**Task**
Restate the data word for word and leave the images out.

(Saved data entries)
* * * * *

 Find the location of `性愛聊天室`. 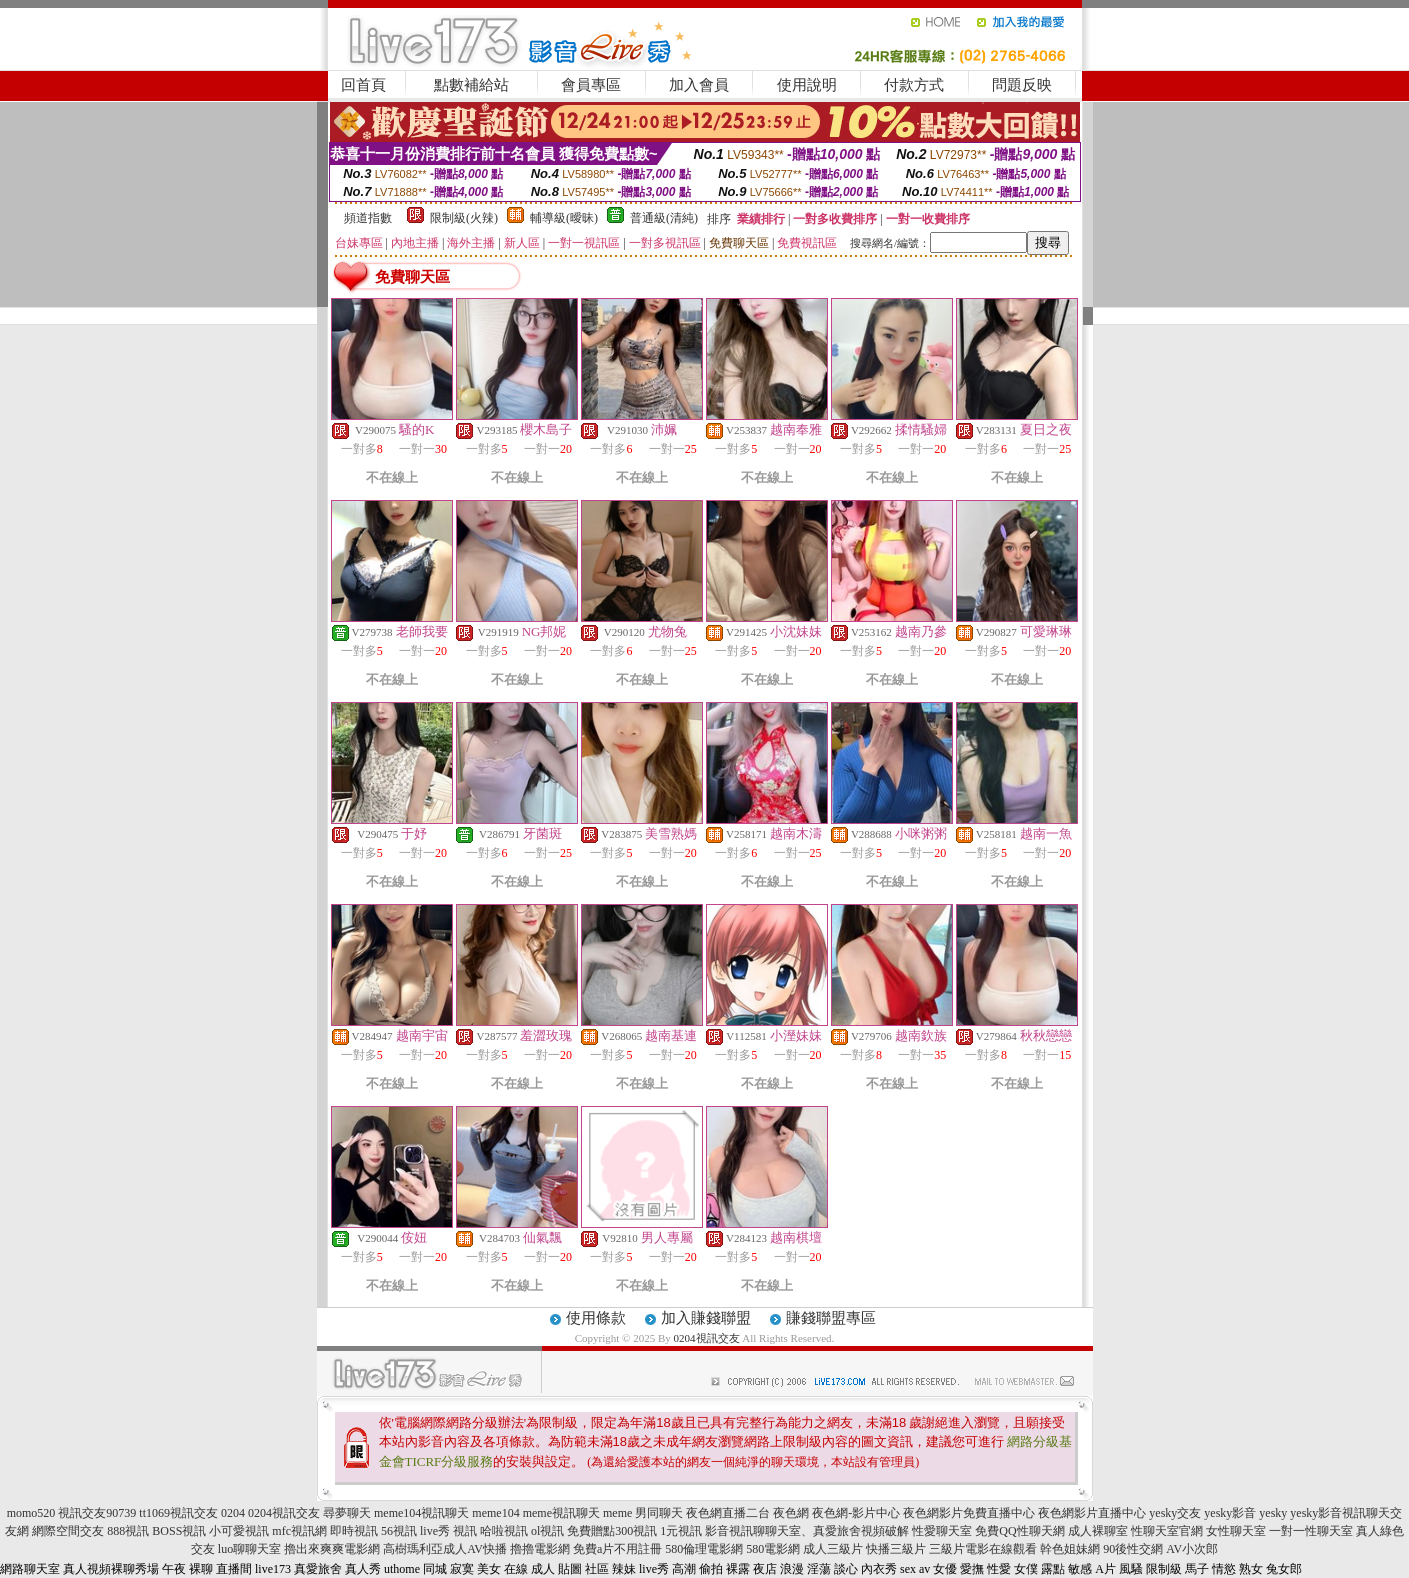

性愛聊天室 is located at coordinates (942, 1531).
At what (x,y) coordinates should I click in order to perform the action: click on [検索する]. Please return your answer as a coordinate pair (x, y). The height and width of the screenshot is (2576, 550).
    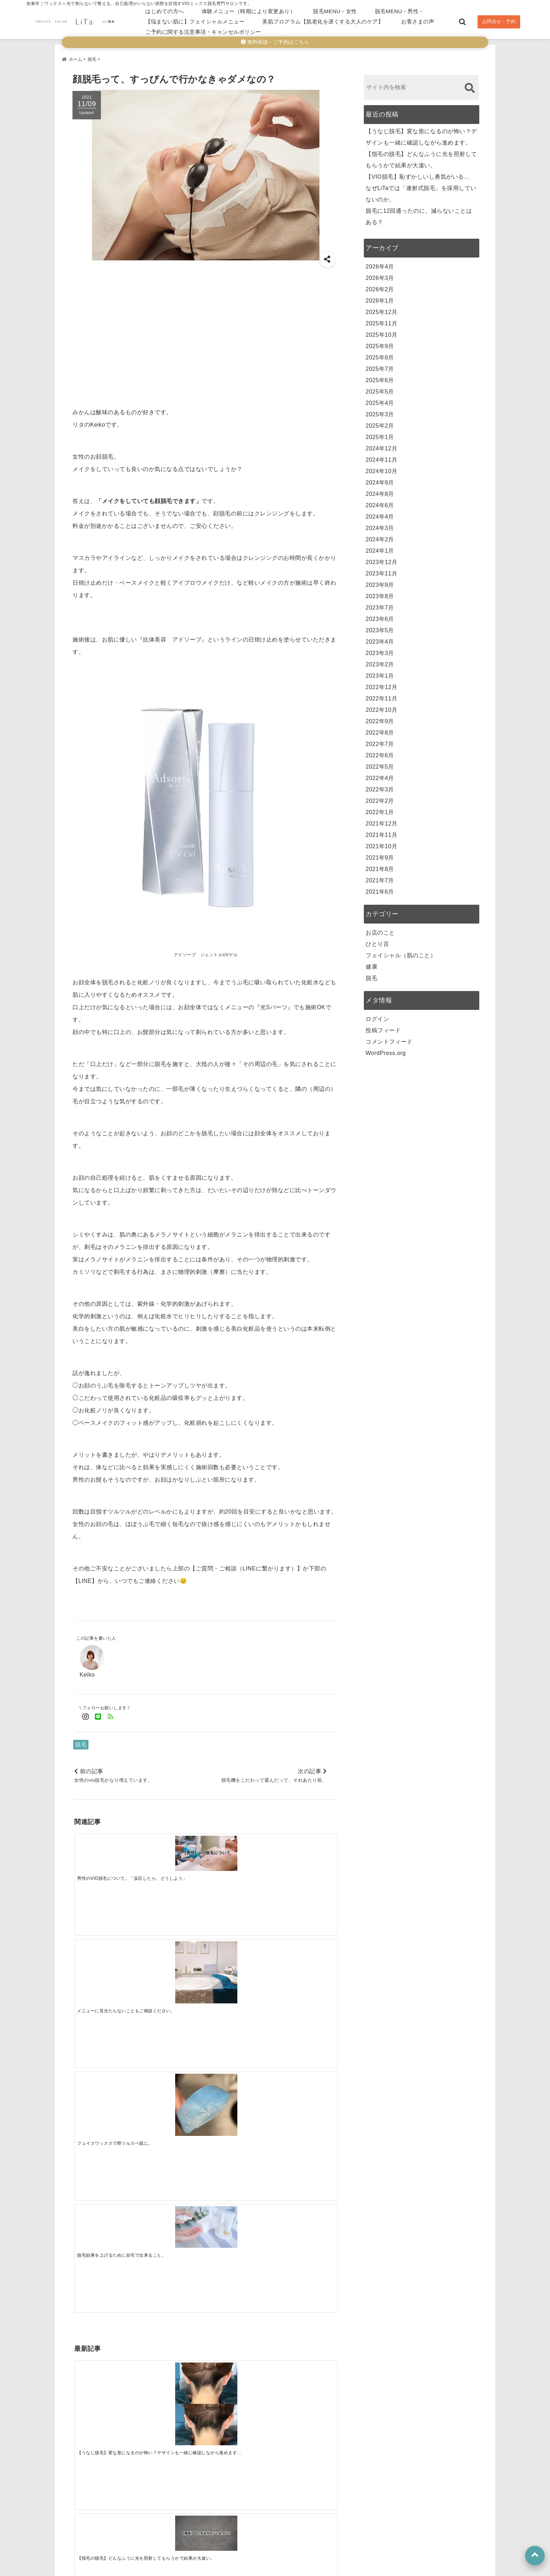
    Looking at the image, I should click on (470, 85).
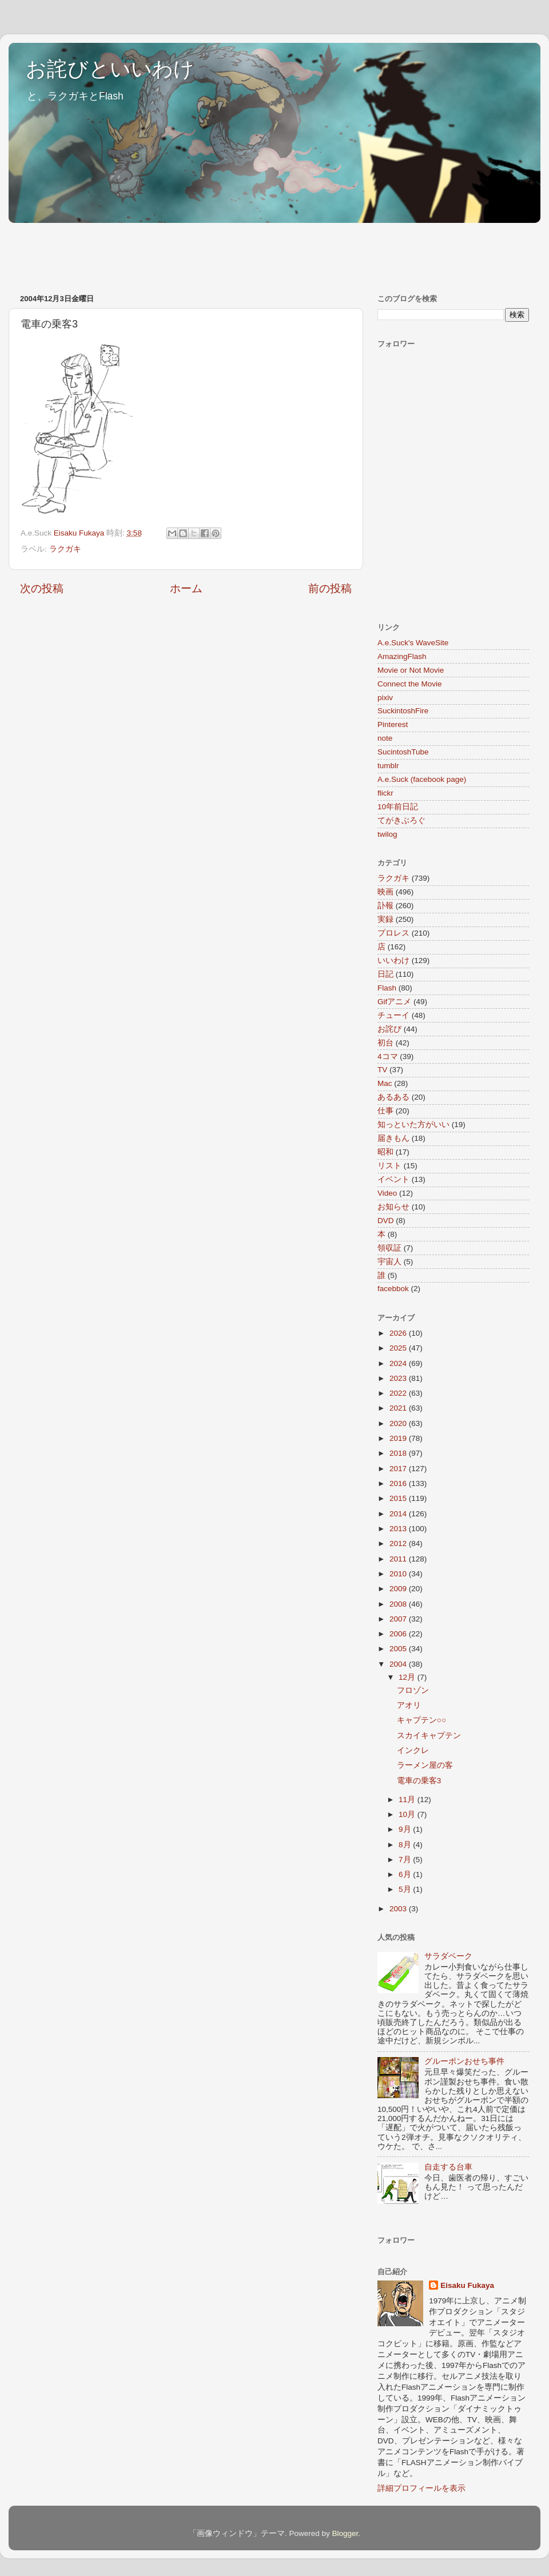 Image resolution: width=549 pixels, height=2576 pixels. I want to click on 知っといた方がいい, so click(413, 1124).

* * * * *

**Output for this task**
 Find the location of `性愛聊天室`. 

性愛聊天室 is located at coordinates (942, 1531).
At what (x,y) coordinates should I click in order to perform the action: click on [検索する]. Please return your answer as a coordinate pair (x, y). The height and width of the screenshot is (2576, 550).
    Looking at the image, I should click on (470, 85).
 Image resolution: width=549 pixels, height=2576 pixels. I want to click on 知っといた方がいい, so click(413, 1124).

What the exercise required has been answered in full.